Stored data entries:
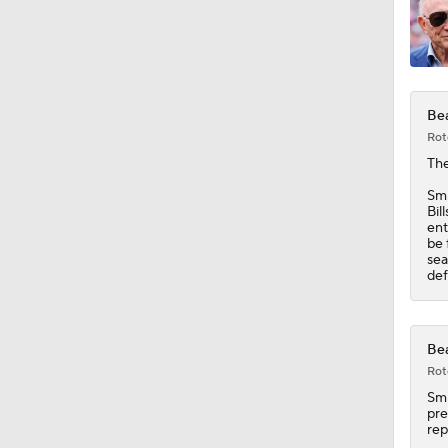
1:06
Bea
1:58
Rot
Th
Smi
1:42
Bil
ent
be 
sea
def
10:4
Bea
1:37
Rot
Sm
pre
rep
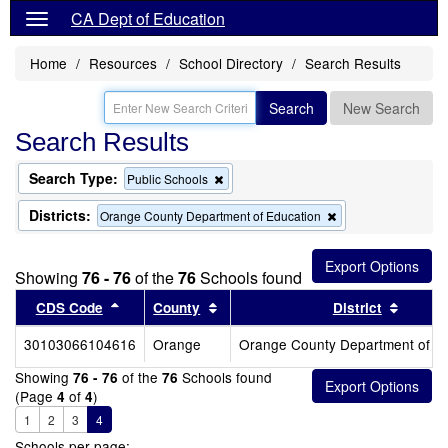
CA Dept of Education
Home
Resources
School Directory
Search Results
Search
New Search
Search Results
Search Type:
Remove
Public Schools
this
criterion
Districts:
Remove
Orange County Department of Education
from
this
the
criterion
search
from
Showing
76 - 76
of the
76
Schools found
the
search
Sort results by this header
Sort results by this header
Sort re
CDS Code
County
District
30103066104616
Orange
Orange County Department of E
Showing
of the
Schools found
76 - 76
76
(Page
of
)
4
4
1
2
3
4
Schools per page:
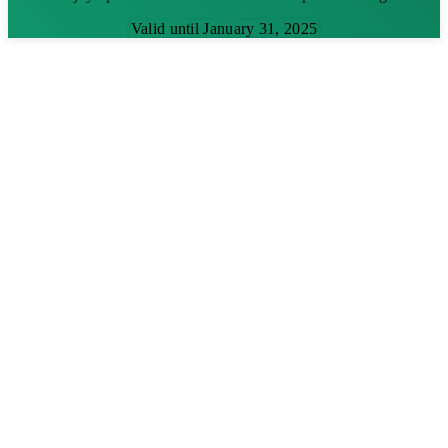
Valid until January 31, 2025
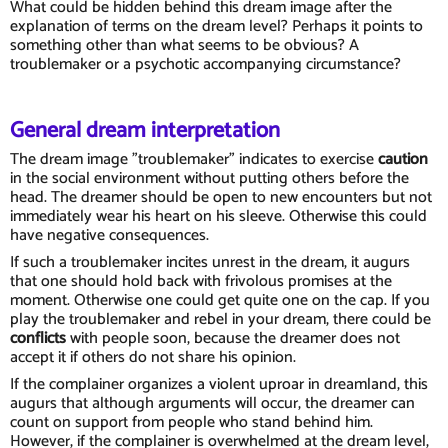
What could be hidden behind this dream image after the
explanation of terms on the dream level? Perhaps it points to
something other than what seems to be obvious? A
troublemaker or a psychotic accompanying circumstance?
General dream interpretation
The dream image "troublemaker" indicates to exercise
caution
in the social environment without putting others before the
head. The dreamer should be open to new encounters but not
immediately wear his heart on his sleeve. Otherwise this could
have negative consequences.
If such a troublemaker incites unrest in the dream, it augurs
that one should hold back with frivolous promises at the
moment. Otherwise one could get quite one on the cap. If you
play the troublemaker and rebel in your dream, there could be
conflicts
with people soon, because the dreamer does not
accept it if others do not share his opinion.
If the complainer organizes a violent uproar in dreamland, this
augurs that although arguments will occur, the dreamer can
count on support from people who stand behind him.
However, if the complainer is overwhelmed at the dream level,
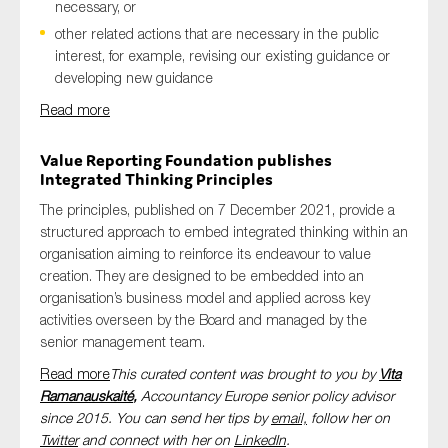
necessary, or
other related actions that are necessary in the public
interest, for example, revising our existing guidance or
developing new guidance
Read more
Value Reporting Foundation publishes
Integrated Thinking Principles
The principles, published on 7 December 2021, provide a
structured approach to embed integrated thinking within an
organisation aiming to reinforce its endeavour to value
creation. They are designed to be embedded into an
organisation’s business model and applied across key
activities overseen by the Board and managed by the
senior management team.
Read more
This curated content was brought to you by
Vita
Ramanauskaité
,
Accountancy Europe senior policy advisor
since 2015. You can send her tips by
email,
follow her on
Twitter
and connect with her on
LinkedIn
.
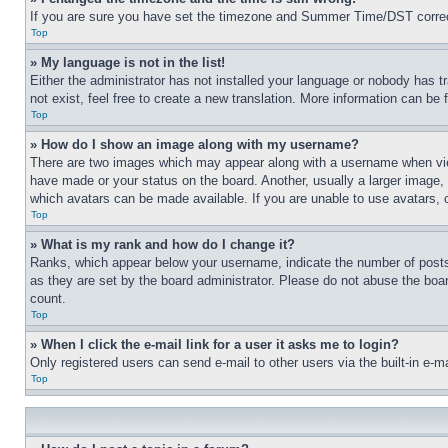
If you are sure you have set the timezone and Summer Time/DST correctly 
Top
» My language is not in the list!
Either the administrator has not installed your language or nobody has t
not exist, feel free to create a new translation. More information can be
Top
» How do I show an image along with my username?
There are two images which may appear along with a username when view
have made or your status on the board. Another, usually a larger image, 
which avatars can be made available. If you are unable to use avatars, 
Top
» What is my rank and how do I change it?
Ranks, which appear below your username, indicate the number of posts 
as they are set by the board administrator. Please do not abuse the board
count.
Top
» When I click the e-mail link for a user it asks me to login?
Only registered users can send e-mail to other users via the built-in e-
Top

* * *

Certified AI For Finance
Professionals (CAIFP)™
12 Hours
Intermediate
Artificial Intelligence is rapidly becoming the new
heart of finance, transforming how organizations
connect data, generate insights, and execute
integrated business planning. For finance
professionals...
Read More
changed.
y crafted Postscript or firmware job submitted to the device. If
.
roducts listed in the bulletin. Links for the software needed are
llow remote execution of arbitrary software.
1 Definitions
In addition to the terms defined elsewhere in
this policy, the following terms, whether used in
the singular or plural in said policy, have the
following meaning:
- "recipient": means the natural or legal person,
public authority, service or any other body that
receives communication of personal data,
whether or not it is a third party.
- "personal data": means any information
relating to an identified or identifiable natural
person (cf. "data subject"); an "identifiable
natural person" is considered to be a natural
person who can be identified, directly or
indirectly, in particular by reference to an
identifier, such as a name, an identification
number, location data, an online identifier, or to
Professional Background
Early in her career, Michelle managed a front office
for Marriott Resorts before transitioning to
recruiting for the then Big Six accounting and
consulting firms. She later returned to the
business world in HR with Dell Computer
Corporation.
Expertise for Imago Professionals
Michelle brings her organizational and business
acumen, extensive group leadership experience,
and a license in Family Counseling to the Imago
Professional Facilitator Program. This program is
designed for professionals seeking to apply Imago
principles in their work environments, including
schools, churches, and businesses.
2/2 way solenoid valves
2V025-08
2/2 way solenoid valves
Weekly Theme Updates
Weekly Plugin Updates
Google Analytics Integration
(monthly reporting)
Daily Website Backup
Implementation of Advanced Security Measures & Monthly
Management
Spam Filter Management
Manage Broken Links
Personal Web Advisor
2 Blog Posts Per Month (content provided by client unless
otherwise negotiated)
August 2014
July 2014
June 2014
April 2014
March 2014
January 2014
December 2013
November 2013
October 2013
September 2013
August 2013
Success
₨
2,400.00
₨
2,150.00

PROBLEM STATEMENT :: The stretch above running from the line with "Ramanauskaité" through the line with "which avatars can" is all you should copy, exactly, leaving out the pictures.

TASK SOLUTION ::
Ramanauskaité
,
Accountancy Europe senior policy advisor
since 2015. You can send her tips by
email,
follow her on
Twitter
and connect with her on
LinkedIn
.
If you are sure you have set the timezone and Summer Time/DST correctly 
Top
» My language is not in the list!
Either the administrator has not installed your language or nobody has t
not exist, feel free to create a new translation. More information can be
Top
» How do I show an image along with my username?
There are two images which may appear along with a username when view
have made or your status on the board. Another, usually a larger image, 
which avatars can be made available. If you are unable to use avatars, 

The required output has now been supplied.